The upcoming new entry in the Trackmania franchise – infuriatingly called simply “Trackmania” – has been revealed to be a free game that will also come with two tiers of paid subscriptions.
Starter (the free tier), Standard and Club Access have all been detailed below:
- “Starter Access: Free for players to race solo or multiplayer on quarterly renewed official campaigns, including 25 tracks, allowing players to earn medals and record scores in the regional rankings. Players will be able to enjoy other player’s creations on the Arcade Channel, try various editors (tracks, replays and skins) and map review servers. The weekly Nations League is also available for casual competitions.
- Standard Access: In addition to the free content, Standard Access expands the content available with player creations, including the ‘Track of the Day’ selection, and full access to replay, track editors and map review servers. Additionally, players can participate in daily competitions and keep every ‘Track of the Day’ and ‘Official’ campaign track. One year of standard access is available for $9.99 [~R174].
- Club Access: Including the above, Club Access allows players to join their favorite clubs to access exclusive content and activities such as skin customization, special campaigns, online rooms, training tracks and competitions. They can also create their own club to share their creations and organize events. Players can participate in the Open Grand League, organized by Ubisoft Nadeo, and try to qualify for the Trackmania Grand League.
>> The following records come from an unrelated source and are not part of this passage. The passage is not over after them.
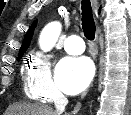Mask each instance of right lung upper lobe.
Here are the masks:
<instances>
[{"mask_svg":"<svg viewBox=\"0 0 131 115\" xmlns=\"http://www.w3.org/2000/svg\"><path fill=\"white\" fill-rule=\"evenodd\" d=\"M36 23L37 21H35L32 26L30 27V29L28 30V32L26 33L25 35V38L23 40V43H22V46L20 48V52H19V55H23V53L27 50L29 44H30V41H31V38L33 36V32H34V29H35V26H36ZM18 55V56H19Z\"/></svg>","mask_w":131,"mask_h":115,"instance_id":"right-lung-upper-lobe-1","label":"right lung upper lobe"}]
</instances>
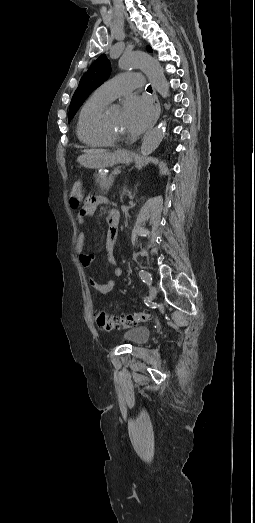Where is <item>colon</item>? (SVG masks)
<instances>
[{
  "mask_svg": "<svg viewBox=\"0 0 255 523\" xmlns=\"http://www.w3.org/2000/svg\"><path fill=\"white\" fill-rule=\"evenodd\" d=\"M84 199V184L79 178L75 179L70 189V205L73 208H78L82 204ZM96 323L102 330L111 331L116 329L120 325L139 324L146 322L151 319V314L143 312H135L121 317H114L109 313L100 310L95 316Z\"/></svg>",
  "mask_w": 255,
  "mask_h": 523,
  "instance_id": "5ec220e1",
  "label": "colon"
}]
</instances>
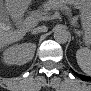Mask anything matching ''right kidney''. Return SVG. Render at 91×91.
Instances as JSON below:
<instances>
[{"label":"right kidney","mask_w":91,"mask_h":91,"mask_svg":"<svg viewBox=\"0 0 91 91\" xmlns=\"http://www.w3.org/2000/svg\"><path fill=\"white\" fill-rule=\"evenodd\" d=\"M36 45L32 43H23L13 45L3 52V61L8 65H22L29 61L34 55Z\"/></svg>","instance_id":"1"}]
</instances>
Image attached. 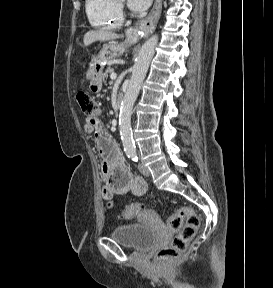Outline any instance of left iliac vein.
<instances>
[{"label":"left iliac vein","instance_id":"4c4485c4","mask_svg":"<svg viewBox=\"0 0 273 288\" xmlns=\"http://www.w3.org/2000/svg\"><path fill=\"white\" fill-rule=\"evenodd\" d=\"M138 168L140 170V172L144 175V176H149L150 175V171L149 169L142 163H140L138 165Z\"/></svg>","mask_w":273,"mask_h":288}]
</instances>
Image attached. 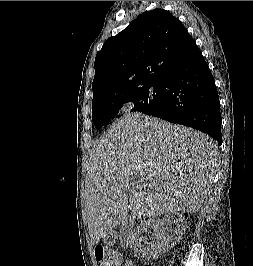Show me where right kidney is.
Wrapping results in <instances>:
<instances>
[{
    "instance_id": "obj_1",
    "label": "right kidney",
    "mask_w": 253,
    "mask_h": 266,
    "mask_svg": "<svg viewBox=\"0 0 253 266\" xmlns=\"http://www.w3.org/2000/svg\"><path fill=\"white\" fill-rule=\"evenodd\" d=\"M186 228L187 221L181 215L144 220L130 234L129 245L138 258H158L176 244Z\"/></svg>"
}]
</instances>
One year of the Club Access is available for $29.99 [~R520] or three years for $59.99. [~R1 041]”
Reading the feedback from the community so far and the general consensus seems to be that this model is a bit unnecessary at best and a cash grab at worst.
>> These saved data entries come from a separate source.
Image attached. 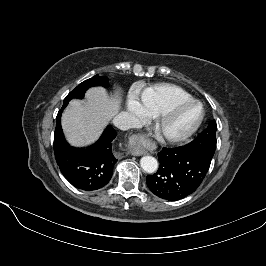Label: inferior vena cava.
Returning a JSON list of instances; mask_svg holds the SVG:
<instances>
[{"instance_id":"obj_1","label":"inferior vena cava","mask_w":266,"mask_h":266,"mask_svg":"<svg viewBox=\"0 0 266 266\" xmlns=\"http://www.w3.org/2000/svg\"><path fill=\"white\" fill-rule=\"evenodd\" d=\"M114 125L121 130H128L130 128H137L140 125L139 120L132 114L121 112L113 119Z\"/></svg>"}]
</instances>
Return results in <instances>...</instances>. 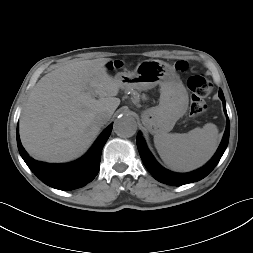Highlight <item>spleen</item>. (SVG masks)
<instances>
[{
  "label": "spleen",
  "instance_id": "spleen-1",
  "mask_svg": "<svg viewBox=\"0 0 253 253\" xmlns=\"http://www.w3.org/2000/svg\"><path fill=\"white\" fill-rule=\"evenodd\" d=\"M155 147L164 163L173 170L187 172L205 164L218 146V129L207 123L188 133L156 134Z\"/></svg>",
  "mask_w": 253,
  "mask_h": 253
}]
</instances>
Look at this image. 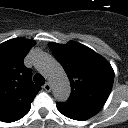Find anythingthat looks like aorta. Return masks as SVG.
Instances as JSON below:
<instances>
[{
	"mask_svg": "<svg viewBox=\"0 0 128 128\" xmlns=\"http://www.w3.org/2000/svg\"><path fill=\"white\" fill-rule=\"evenodd\" d=\"M35 66L49 78L56 100L66 101L70 96L71 87L64 69L47 53H40L36 56Z\"/></svg>",
	"mask_w": 128,
	"mask_h": 128,
	"instance_id": "762f6f07",
	"label": "aorta"
}]
</instances>
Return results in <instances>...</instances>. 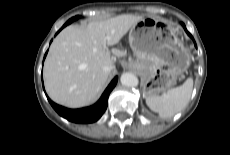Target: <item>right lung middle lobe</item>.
Instances as JSON below:
<instances>
[{
    "instance_id": "dd1d6c3e",
    "label": "right lung middle lobe",
    "mask_w": 230,
    "mask_h": 155,
    "mask_svg": "<svg viewBox=\"0 0 230 155\" xmlns=\"http://www.w3.org/2000/svg\"><path fill=\"white\" fill-rule=\"evenodd\" d=\"M78 18H79V16H75V17L71 18L70 20H68L64 25H68L71 22H73L74 20H77Z\"/></svg>"
}]
</instances>
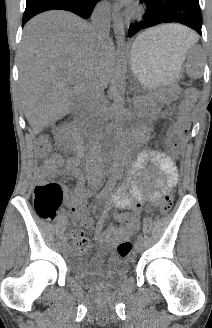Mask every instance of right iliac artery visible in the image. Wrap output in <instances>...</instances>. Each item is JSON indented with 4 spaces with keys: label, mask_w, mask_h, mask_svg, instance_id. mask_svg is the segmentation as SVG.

Ubisoft Nadeo Managing Director, Florent Castelnerac, explains in an announcement that this business model allows newcomers to get a taste of the game for free while locking away the advanced stuff for more experienced players who will actually use it.
While we see the logic here we can’t help but feel like a standard single purchase game with a free demo would have accomplished the same thing without high investment players needing to continue paying for access in perpetuity.
We’ll have to wait for July to see if players are willing to pay for this game, and if the subscription model is justified with developer support in the future after that.